THE cardinals who gathered in Rome to elect Pope Benedict no doubt had a great deal on their minds as they weighed up the different candidates. Fortunately, they did not have to worry a great deal about their health. The unfortunate cardinals who gathered in Rome after the death of Pope Gregory XV in 1623 did. In that 19-day conclave, eight cardinals died of malaria. Today, Africa Malaria Day, we should think about how and why Europe rid itself of malaria, while the disease still claims more than a million lives a year in Africa.
The World Health Organisation (WHO) and its partners such as the United Nations Children's Fund (Unicef), the World Bank and US donor USAID formed Roll Back Malaria in 1998 with the goal of halving the burden of malaria by 2010. More than halfway through that programme, malaria cases have risen more than 10%. This year's theme for Africa Malaria Day is a typically empty UN-style slogan: Unite Against Malaria — Together we can beat malaria. The WHO is only partly right in asserting that unity will beat malaria — there are successful partnerships against malaria, but most do not include any UN organisation, the World Bank or donor agencies.
There are several reasons the cardinals do not have to worry about malaria. Malaria started to decline in Italy towards the end of the 19th century as Italy became wealthier. It was only eradicated, though, after teams sprayed the insecticide DDT on the inside walls of houses. This indoor residual spraying repels or kills mosquitoes. It is probably the most effective way of controlling malaria and attracted great support from the UN and donor organisations.
Environmentalist campaigns from the 1970s onwards, with pressure from within WHO and Unicef, have meant that support for DDT has dwindled. The result — an ever-increasing number of malaria cases and deaths. However, some countries, such as SA, continue to use DDT and support dedicated malaria control programmes. SA has also introduced effective malaria treatments based on an ancient Chinese herbal remedy.
The result has been a dramatic decline in malaria cases and deaths. So successful has this strategy been that other African countries are following the model. With funding from government, the private sector and the Global Fund for AIDS, TB and Malaria, spraying programmes in Swaziland, Mozambique (which does not use DDT) and Zambia have achieved equally impressive declines in malaria.
The WHO's Afro office in Harare tries to support spraying that actually works, yet is continually frustrated by bureaucrats far removed at the WHO's headquarters in Geneva. They are also undermined by the donors that supposedly fund malaria control in Africa. USAID is particularly inept when it comes to controlling malaria. This leading donor chooses not to spend its $80m malaria budget buying insecticides or drugs that may save lives. Instead, it spends more than 70% of its budget on US consultants.
These consultants could promote effective malaria control if they wanted to — what is working is no secret. Yet funding spraying programmes would mean that the agencies would have to put money directly into health department malaria-control programmes and would have to buy insecticides and drugs. This would mean that there would be less left over for the consultants to run their workshops and to drive about in four-wheel-drive vehicles.
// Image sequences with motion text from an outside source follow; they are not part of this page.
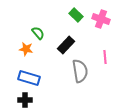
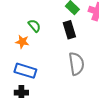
black rectangle: (66, 45) -> (69, 30), moved, turned -60

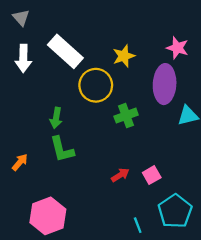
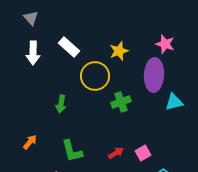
white rectangle: (65, 51) -> (69, 47), size x0.7
green L-shape: (62, 149) -> (72, 151), moved

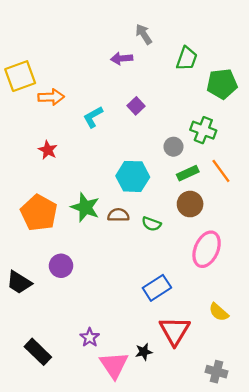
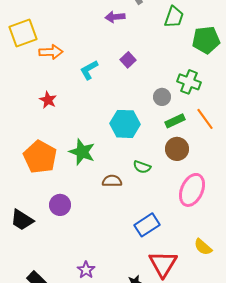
brown semicircle: (118, 215) -> (112, 181), moved

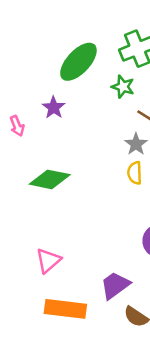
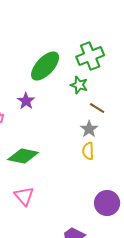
pink triangle: (48, 261) -> (24, 196), moved, turned -30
Predictably, the agencies and their consultants prefer to promote insecticide-treated mosquito nets as the main method of control, though this strategy has led to the 10% increase in cases.
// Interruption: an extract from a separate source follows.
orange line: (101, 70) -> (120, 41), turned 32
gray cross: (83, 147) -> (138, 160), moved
Many African governments know what has to be done. Uganda wants to restart its malaria control programme using DDT, which worked spectacularly well in the 1960s. Yet the European Union threatened to ban all Ugandan agricultural exports if it did.
Malaria is entirely preventable and curable. It is scandalous that so many people die from it each year and that the leading organisations charged with controlling it continue to fail. There is hope, though. The US senate is debating a neglected diseases bill which will force USAID to support indoor residual spraying, and to support insecticide-treated nets only if it can prove they work. African governments and the private sector owe it to the millions of malaria sufferers to unite against UN and donor politics and to promote effective malaria control.
Tren is a director of the health advocacy group Africa Fighting Malaria.